Posted by Bernd Klingenbrunn - Sonntag, 18 Juli 2010


Wein der Woche des Hamburger Abendblattes – So schmeckt Boogie-Woogie aus dem Rheingau.

Der Name stimmt skeptisch, macht aber auch neugierig: Wieso heißt dieser Wein Boogie (Foto: Altenkirch), was soll die Nähe zu Pianomusik und Tanz?

Rein mit dem Riechkolben ins Glas, und danach gibt der erste Schluck Aufschluss: Ein quicklebendiges Getränk ist da im Rheingau entstanden, verspielt temperamentvoll, sommerlich frisch.
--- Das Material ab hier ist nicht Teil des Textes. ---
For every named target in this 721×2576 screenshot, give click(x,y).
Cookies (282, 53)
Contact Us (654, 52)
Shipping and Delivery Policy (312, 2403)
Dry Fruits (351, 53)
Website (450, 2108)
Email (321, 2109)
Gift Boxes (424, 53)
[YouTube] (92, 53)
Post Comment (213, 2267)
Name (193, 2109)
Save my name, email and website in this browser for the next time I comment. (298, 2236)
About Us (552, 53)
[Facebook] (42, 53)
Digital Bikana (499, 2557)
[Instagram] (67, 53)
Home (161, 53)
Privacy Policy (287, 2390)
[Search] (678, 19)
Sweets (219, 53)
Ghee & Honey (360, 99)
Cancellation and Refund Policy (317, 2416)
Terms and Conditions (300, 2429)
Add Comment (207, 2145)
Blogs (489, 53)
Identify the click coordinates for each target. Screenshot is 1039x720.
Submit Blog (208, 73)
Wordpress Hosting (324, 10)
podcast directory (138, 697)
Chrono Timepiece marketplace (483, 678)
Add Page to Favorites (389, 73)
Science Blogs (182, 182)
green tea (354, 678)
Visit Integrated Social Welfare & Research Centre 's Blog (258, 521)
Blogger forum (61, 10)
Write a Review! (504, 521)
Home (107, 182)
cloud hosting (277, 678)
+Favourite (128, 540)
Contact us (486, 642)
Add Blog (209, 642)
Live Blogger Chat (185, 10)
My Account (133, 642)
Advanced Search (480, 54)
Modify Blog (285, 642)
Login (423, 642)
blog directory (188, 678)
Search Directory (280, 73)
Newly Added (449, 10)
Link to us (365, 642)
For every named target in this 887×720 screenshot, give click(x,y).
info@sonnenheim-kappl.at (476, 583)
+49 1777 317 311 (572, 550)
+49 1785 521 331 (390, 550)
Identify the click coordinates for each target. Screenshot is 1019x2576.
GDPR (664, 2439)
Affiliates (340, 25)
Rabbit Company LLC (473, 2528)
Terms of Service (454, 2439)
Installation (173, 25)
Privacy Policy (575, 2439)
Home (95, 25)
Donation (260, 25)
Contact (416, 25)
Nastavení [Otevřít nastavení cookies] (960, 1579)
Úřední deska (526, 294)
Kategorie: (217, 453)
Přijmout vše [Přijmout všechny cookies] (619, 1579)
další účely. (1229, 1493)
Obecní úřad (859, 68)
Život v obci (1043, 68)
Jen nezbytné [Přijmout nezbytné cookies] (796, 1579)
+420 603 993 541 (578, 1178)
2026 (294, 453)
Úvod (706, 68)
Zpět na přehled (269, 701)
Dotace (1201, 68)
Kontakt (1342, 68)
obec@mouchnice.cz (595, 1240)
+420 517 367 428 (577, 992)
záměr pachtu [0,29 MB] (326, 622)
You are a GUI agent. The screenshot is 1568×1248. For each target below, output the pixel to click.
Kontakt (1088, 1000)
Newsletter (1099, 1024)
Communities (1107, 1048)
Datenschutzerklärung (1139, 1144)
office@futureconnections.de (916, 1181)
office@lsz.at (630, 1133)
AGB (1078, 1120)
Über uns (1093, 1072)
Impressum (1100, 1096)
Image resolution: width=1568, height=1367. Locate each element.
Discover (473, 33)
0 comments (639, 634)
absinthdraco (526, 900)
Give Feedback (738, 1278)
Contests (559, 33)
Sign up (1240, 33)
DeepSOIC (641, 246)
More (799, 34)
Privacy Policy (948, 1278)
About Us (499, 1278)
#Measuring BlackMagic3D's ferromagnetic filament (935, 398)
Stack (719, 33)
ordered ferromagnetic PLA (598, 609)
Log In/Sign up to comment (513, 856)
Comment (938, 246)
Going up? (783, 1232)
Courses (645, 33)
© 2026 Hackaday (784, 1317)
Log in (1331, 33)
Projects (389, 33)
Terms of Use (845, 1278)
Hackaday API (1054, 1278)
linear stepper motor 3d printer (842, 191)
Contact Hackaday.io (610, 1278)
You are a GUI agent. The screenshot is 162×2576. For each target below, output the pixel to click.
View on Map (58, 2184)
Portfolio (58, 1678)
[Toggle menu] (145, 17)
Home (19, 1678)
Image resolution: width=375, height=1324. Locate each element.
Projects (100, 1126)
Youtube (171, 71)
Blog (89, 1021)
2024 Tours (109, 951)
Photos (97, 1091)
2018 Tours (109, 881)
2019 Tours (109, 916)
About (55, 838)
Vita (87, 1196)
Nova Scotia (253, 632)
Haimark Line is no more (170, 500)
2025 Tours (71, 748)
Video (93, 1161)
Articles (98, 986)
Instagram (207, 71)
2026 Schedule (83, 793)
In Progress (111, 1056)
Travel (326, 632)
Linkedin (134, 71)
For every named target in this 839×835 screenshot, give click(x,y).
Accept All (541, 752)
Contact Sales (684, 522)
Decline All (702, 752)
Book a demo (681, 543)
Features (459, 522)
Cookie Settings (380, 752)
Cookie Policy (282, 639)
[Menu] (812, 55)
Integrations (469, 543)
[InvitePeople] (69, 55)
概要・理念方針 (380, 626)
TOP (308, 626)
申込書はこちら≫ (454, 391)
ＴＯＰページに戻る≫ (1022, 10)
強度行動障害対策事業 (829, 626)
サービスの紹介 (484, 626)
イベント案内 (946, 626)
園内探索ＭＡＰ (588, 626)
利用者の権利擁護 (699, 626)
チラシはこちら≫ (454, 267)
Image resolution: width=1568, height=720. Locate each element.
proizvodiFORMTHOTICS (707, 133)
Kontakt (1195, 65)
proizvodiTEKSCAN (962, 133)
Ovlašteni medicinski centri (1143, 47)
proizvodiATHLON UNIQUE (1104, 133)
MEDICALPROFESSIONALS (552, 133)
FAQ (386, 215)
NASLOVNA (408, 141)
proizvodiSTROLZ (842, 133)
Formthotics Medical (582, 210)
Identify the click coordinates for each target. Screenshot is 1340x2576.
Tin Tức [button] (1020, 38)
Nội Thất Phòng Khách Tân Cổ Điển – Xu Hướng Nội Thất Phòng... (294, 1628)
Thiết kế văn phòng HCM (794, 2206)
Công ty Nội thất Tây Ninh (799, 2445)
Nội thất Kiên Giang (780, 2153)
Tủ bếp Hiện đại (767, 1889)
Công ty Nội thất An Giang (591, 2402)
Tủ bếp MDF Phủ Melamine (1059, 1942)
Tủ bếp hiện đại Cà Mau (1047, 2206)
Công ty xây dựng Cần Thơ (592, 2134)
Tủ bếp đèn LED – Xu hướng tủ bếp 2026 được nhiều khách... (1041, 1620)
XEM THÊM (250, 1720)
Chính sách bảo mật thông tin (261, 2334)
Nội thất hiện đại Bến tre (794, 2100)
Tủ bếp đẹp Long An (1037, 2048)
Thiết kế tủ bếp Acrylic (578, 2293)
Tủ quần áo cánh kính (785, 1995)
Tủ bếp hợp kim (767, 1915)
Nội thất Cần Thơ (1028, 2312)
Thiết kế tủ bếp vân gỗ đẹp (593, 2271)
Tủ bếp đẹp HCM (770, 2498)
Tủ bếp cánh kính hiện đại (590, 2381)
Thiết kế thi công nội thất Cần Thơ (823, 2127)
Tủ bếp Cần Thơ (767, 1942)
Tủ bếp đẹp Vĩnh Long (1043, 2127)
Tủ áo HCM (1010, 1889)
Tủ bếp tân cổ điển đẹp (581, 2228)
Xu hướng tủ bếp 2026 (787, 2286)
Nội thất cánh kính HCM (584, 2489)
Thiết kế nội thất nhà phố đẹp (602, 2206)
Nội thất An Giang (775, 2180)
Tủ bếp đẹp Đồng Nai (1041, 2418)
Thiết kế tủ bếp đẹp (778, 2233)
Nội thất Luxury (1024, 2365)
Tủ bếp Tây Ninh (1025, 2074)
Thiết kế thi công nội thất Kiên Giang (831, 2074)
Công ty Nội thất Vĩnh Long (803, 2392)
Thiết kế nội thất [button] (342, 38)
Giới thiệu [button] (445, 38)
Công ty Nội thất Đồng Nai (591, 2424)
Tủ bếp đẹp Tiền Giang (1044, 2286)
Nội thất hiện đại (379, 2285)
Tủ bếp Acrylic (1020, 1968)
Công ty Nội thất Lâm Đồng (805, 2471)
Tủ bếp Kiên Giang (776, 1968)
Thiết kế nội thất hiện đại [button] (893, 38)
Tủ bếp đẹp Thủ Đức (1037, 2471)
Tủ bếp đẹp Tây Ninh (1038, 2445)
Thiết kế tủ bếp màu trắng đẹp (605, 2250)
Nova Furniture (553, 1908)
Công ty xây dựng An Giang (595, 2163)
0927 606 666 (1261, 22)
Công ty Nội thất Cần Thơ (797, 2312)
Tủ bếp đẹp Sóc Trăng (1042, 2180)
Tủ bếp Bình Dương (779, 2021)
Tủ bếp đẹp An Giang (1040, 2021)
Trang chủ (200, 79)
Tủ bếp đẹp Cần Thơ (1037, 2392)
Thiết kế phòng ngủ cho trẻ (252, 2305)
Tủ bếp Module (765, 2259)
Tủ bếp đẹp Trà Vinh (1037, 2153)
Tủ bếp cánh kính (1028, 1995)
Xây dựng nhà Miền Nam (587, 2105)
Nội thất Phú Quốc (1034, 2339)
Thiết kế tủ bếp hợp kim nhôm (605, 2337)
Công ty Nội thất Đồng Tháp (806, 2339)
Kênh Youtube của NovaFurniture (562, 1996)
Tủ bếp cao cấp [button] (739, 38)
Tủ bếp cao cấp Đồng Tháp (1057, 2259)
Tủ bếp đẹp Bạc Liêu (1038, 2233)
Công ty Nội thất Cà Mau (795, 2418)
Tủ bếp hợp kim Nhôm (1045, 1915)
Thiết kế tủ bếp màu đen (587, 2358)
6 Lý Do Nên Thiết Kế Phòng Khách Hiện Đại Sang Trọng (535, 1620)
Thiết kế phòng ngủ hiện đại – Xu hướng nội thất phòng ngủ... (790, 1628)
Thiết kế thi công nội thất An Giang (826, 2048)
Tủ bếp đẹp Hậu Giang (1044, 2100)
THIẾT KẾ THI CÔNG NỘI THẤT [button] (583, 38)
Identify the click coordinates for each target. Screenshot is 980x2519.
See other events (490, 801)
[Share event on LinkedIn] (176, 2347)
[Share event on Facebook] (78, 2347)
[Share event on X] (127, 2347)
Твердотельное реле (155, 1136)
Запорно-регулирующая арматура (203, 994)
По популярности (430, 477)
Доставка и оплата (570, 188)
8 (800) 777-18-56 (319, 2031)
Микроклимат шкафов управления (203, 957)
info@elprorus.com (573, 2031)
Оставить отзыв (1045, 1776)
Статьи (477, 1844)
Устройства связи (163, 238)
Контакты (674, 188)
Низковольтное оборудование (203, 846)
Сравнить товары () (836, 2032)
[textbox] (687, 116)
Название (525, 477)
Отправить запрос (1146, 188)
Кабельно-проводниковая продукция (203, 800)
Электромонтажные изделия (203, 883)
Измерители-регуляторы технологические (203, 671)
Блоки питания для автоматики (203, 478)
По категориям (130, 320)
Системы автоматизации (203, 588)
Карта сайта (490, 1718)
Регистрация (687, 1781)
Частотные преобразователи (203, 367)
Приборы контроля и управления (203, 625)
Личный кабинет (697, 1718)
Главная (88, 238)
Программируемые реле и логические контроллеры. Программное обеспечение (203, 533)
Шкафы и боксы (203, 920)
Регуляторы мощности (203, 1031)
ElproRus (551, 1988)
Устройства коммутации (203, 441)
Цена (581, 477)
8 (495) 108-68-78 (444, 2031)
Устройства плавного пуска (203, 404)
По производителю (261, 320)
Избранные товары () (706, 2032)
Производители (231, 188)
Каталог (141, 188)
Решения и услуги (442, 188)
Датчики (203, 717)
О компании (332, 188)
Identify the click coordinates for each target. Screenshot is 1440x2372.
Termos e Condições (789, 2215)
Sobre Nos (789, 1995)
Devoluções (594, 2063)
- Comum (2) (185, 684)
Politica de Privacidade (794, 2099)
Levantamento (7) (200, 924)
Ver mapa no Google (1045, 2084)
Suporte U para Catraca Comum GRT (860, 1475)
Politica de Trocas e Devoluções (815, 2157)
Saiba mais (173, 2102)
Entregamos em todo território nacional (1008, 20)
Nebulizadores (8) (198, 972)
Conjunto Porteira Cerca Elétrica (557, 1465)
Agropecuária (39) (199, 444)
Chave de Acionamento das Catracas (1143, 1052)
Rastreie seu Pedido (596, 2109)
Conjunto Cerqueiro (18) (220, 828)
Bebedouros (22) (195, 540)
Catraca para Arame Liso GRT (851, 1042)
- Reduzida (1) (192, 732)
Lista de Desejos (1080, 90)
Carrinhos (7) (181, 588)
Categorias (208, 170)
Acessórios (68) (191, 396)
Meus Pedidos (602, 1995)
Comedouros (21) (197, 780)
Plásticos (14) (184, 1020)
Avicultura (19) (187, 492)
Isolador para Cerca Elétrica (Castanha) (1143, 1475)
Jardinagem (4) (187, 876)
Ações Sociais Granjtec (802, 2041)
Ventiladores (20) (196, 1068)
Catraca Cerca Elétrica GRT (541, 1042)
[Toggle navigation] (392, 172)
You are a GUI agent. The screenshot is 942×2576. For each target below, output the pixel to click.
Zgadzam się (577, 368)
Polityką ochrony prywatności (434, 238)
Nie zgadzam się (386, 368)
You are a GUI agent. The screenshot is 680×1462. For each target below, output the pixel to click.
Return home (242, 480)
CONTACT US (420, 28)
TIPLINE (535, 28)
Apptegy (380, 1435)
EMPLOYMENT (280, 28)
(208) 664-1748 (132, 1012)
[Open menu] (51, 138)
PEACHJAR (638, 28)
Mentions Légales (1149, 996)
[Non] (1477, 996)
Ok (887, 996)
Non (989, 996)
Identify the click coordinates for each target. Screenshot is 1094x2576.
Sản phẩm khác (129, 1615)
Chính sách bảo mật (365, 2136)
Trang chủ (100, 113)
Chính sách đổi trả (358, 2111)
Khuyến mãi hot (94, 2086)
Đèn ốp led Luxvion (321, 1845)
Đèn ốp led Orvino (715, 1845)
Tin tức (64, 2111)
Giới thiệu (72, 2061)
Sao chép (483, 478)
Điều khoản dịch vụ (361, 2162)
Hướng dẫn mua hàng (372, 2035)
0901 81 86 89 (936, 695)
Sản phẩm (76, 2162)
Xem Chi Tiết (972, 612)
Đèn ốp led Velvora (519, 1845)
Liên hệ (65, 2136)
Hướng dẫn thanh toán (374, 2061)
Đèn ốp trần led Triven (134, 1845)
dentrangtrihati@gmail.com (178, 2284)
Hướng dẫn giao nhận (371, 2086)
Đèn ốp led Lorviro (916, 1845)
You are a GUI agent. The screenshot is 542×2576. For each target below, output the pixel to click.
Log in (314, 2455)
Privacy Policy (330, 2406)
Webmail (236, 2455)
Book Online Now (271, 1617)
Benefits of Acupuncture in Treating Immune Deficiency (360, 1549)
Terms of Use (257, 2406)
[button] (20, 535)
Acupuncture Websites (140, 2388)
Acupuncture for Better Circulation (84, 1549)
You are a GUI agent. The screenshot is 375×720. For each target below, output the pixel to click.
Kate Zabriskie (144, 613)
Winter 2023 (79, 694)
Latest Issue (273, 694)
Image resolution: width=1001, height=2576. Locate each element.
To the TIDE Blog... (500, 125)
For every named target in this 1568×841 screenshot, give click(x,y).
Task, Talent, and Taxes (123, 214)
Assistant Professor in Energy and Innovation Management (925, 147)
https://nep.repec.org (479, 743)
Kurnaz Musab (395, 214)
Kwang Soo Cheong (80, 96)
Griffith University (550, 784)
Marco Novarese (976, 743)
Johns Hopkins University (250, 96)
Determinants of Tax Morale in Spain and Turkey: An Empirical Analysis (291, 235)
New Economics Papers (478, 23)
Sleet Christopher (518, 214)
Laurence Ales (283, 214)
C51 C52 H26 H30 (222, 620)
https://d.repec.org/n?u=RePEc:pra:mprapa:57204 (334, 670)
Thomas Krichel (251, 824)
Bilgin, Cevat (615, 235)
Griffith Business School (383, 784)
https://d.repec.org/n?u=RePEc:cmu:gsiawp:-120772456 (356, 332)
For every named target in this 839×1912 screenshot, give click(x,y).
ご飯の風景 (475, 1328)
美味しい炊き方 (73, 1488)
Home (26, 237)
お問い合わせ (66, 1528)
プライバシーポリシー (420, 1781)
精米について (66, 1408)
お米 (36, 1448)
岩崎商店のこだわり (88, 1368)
Zitrustöne, grüner Apfel, ein wenig Pfirsich und schöne mineralische Noten dominieren.

Und doch ist es diesmal kein reinsortiger Riesling, den die japanische Önologin Tomoko Kuriyama für das Gut Altenkirch an den Start gebracht hat, sondern eine flotte, sehr preiswerte Cuvée, in der sich Weißburgunder, Sauvignon Blanc und Traminer ganz trefflich ergänzen.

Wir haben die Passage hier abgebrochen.